Behind the scenes, video of Lebanese skier, Jackie Chamoun was taken on the slopes of a famous Lebanon ski resort almost three years ago for an Austrian ski calendar. Now she's the subject, believe it or not, of an investigation by Lebanon's Olympic Committee in order to avoid, quote, "harming Lebanon's reputation," unquote.
Many of her fellow countrymen and women are baring all now on social media to show that they have her back and frankly, her front as well. Nick Paton Walsh is in Sochi. He has that report -- Nick.
NICK PATON WALSH, CNN SENIOR INTERNATIONAL CORRESPONDENT (voice- over): Days ago, Lebanese Jackie Chamoun was just another skier and then these pictures shout three years ago for a skiing calendar when she was just 19 surfaced online with a more revealing video of the making of that calendar. Lebanon's conservatives erupted in outrage, the minister for sports even demanding an investigation. Chamoun was under the wrong spotlight, but in her first interview, she's defiant.
(on camera): Do you now wish you never went to the mountains for that photo shoot? You still would have done it?
UNIDENTIFIED FEMALE: I mean, I wish the making of it would go out, but I don't regret doing the calendar.
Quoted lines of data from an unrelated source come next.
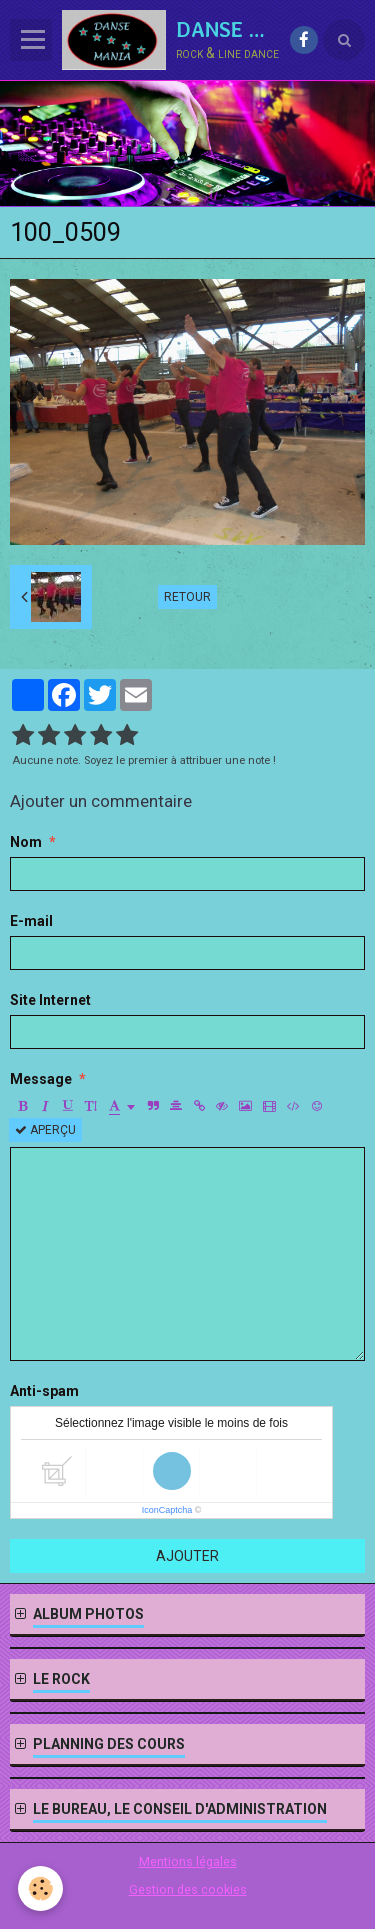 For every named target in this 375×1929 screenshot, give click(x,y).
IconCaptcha (167, 1510)
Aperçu (45, 1130)
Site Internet (50, 1000)
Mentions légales (188, 1861)
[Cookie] (40, 1888)
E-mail (31, 921)
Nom (26, 842)
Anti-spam (44, 1391)
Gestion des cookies (188, 1889)
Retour (187, 597)
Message (41, 1079)
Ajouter (187, 1556) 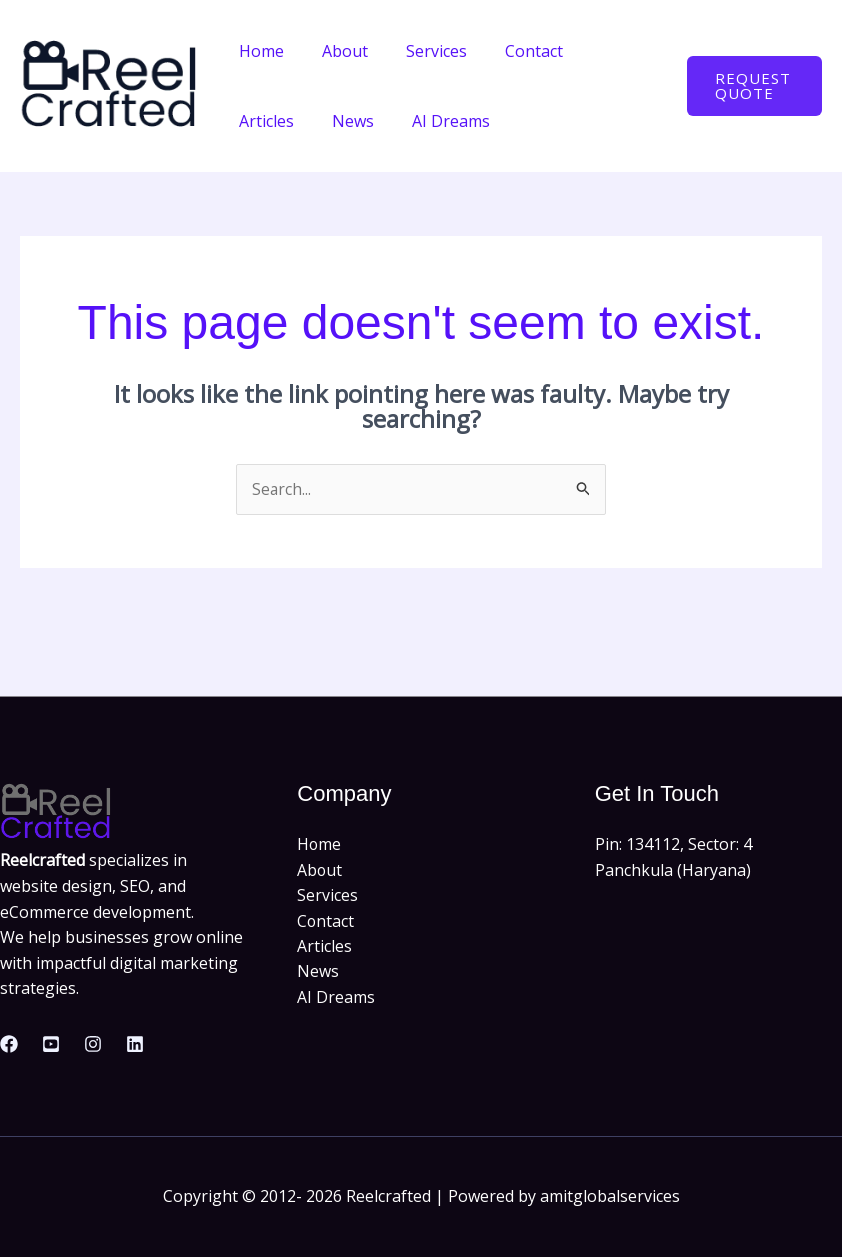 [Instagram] (93, 1044)
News (257, 121)
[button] (751, 86)
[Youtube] (51, 1044)
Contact (513, 51)
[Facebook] (9, 1044)
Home (258, 51)
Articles (601, 51)
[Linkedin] (135, 1044)
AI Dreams (349, 121)
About (336, 51)
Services (421, 51) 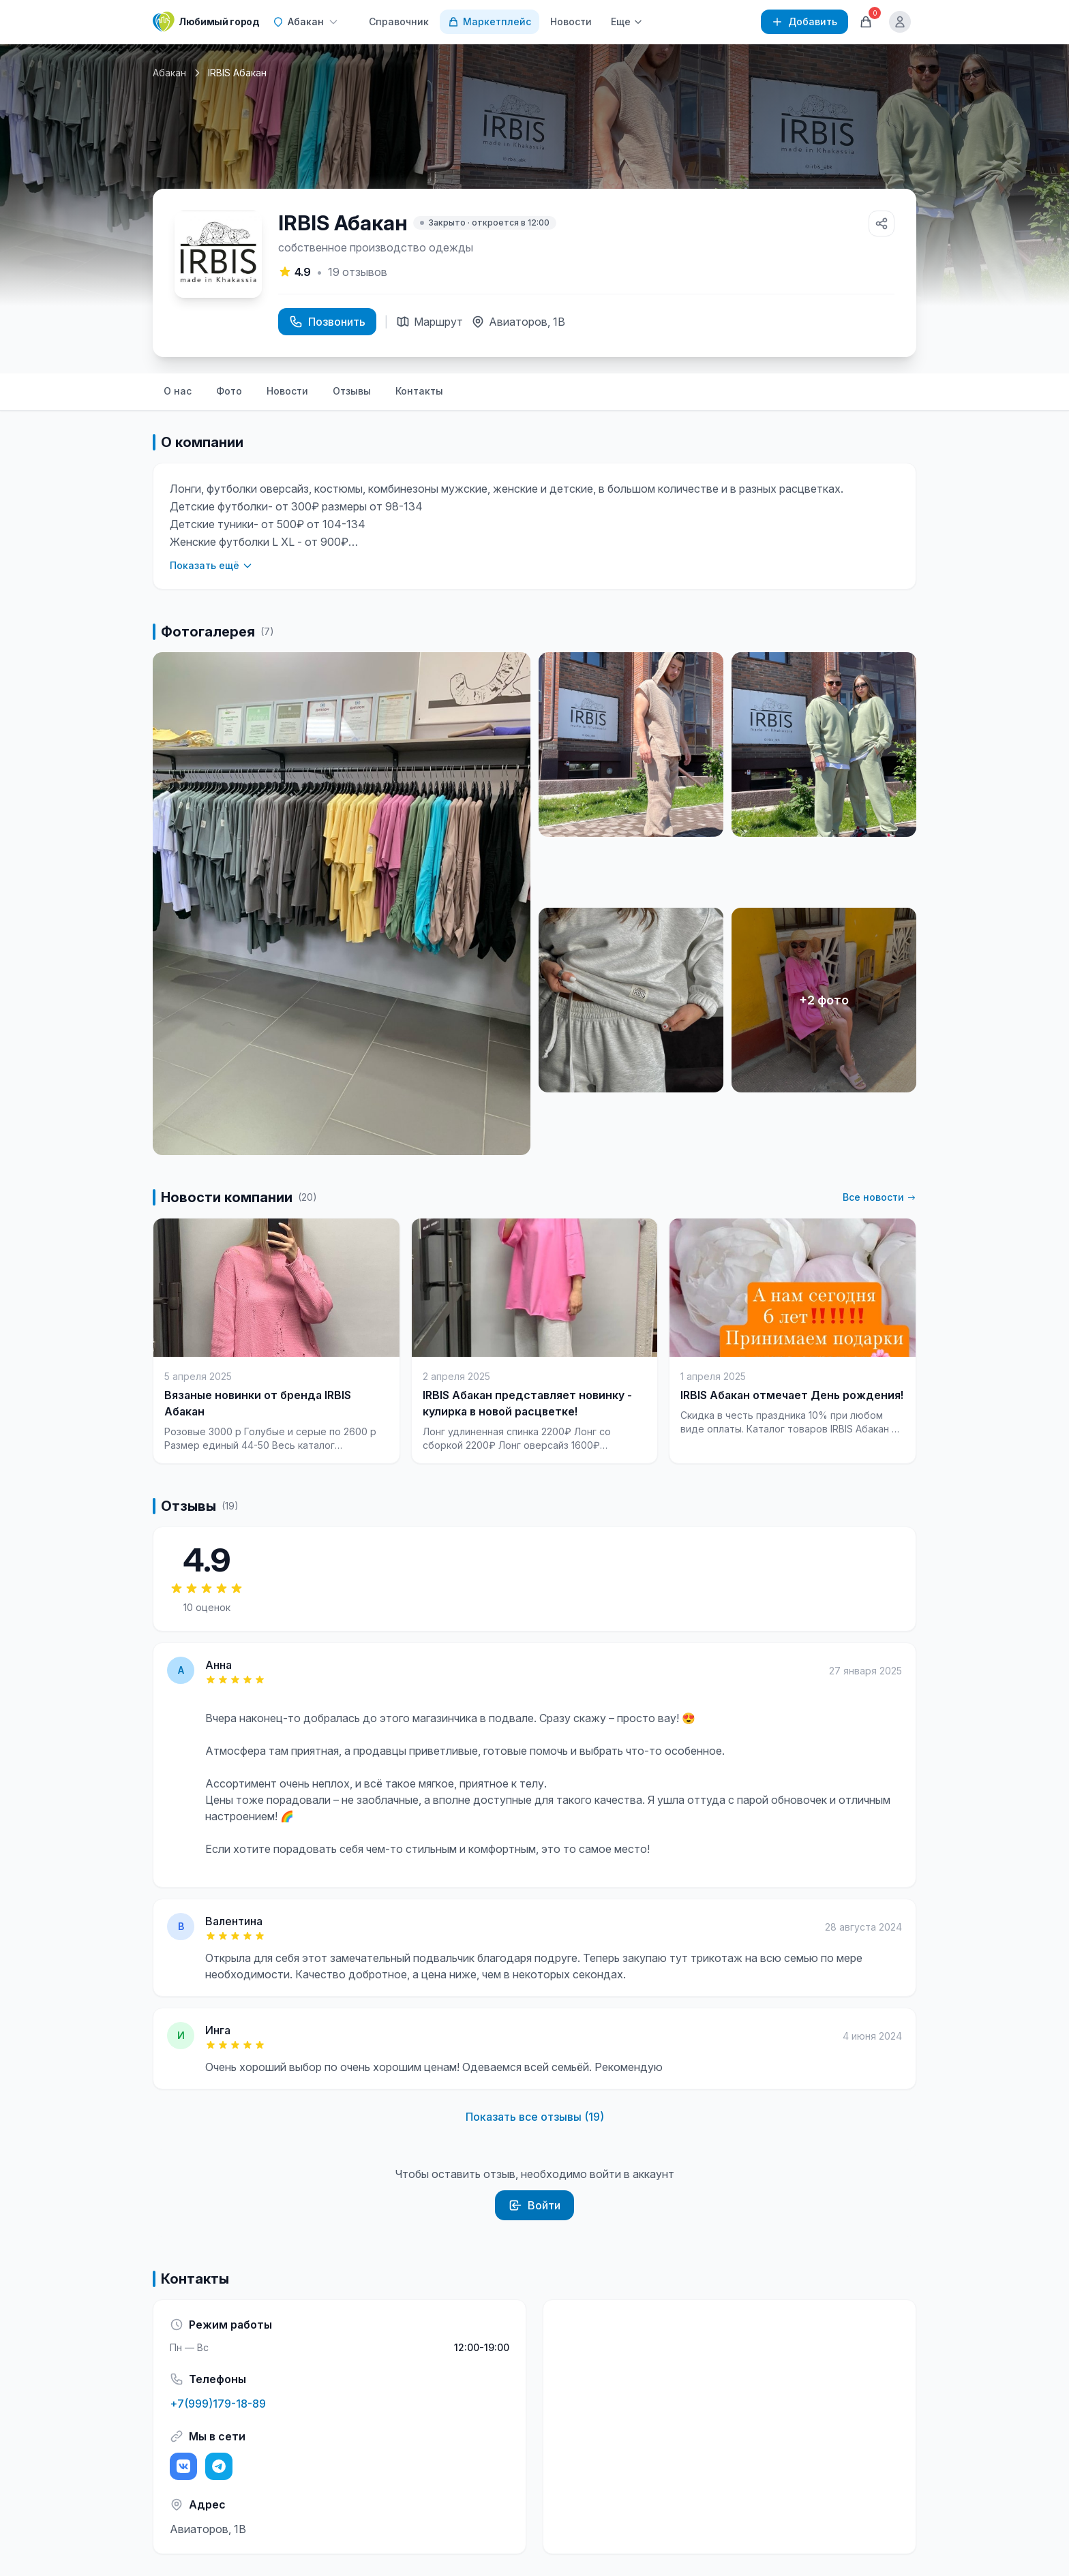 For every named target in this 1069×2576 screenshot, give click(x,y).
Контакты (419, 391)
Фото (229, 391)
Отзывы (352, 391)
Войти (534, 2205)
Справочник (399, 21)
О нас (178, 391)
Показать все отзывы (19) (535, 2116)
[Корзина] (866, 22)
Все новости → (879, 1197)
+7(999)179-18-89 (218, 2403)
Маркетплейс (489, 21)
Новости (571, 21)
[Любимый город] (206, 22)
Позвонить (327, 321)
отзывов (357, 272)
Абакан (169, 72)
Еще (627, 21) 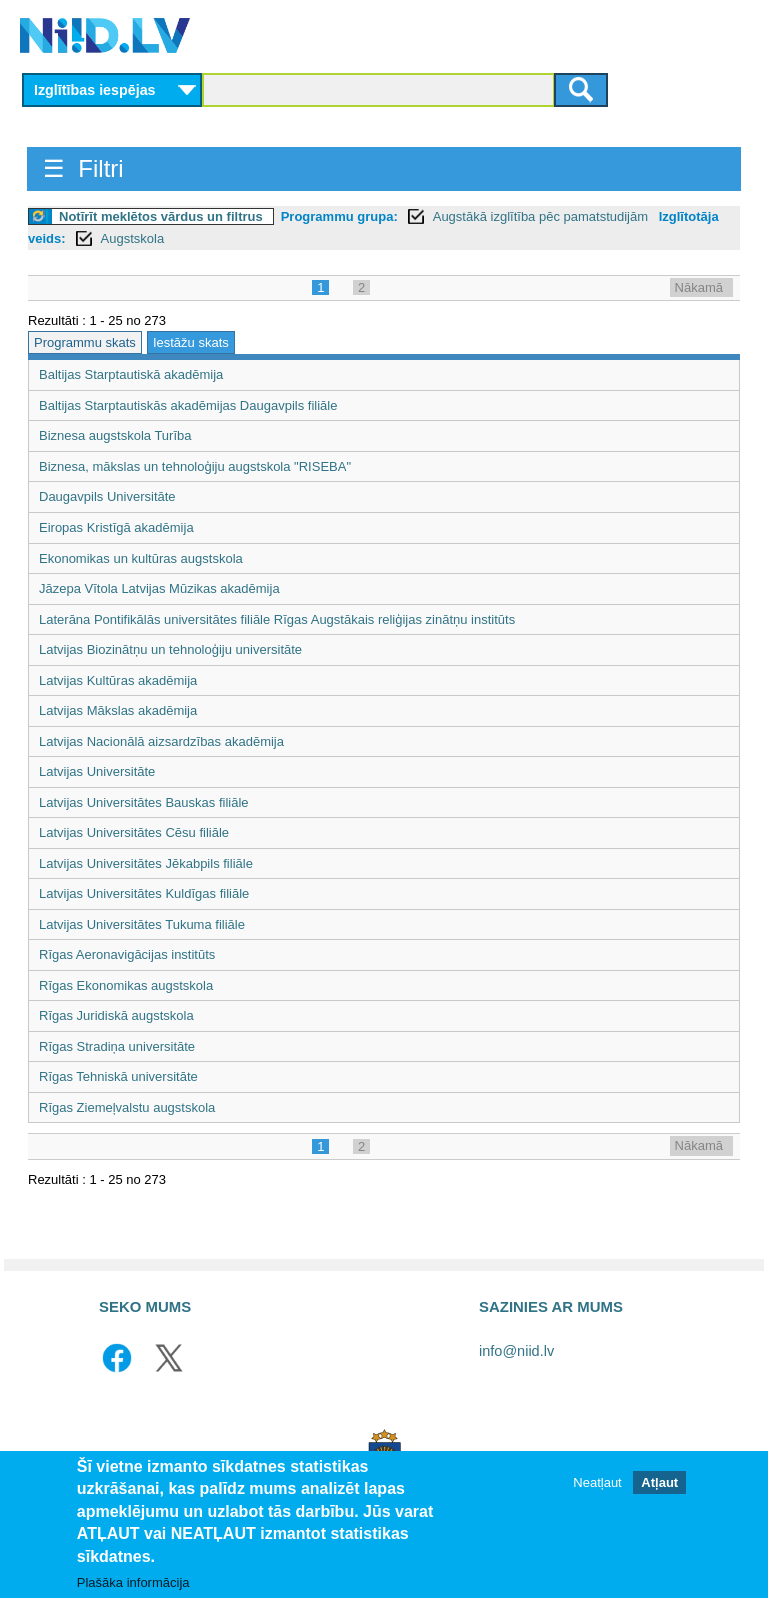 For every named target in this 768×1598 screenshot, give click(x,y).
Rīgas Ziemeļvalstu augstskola (127, 1107)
WALSH (voice-over): And to Lebanon's minister for sports who was offended, what does she say?
UNIDENTIFIED FEMALE: I cannot say anything about political leaders.
PATON (on camera): Why not? He said lots of things about you.
UNIDENTIFIED FEMALE: He can say whatever he wants, but I don't like to criticize anyone, anyway.
WALSH (voice-over): Conservative outrage was fought with liberal outrage many asking why this brief nudity mattered at all in a country where bombs and sectarian violence infect lives daily. Hundreds of Lebanese women and men began posting pictures of themselves naked with the hashtag #stripforjackie in solidarity. Chamoun is grateful.
JACKIE SHAMOUN, LEBANESE OLMYPIC SKIER: I would tell them to be free and not to strip completely naked. I saw this movement and pages were created for me. Lebanese are just doing funny pictures. This is so amusing and funny that I think that it has to stop. It has to stop.
WALSH: What would she say to the conservatives who criticize her?
SHAMOUN: I'd like to apologize to them.
WALSH (on camera): Why would you apologize?
SHAMOUN: I don't think also I did anything wrong by doing the calendar. I don't want to affect them.
WALSH: Shouldn't they come to the modern time rather than you go back to the past?
SHAMOUN: Yes, I believe they should but it's going to take time.
WALSH: In many ways, I think a young woman only 22 there now exhausted by the attention of the past few days, bewildered by the focus she's received from conservatives in Lebanon and wanting to get on with the skiing -- Jake.
TAPPER: Nick Paton Walsh in Sochi, thank you so much. That's it for THE LEAD. I'm Jake Tapper. I now turn you over to Wolf Blitzer in THE SITUATION ROOM.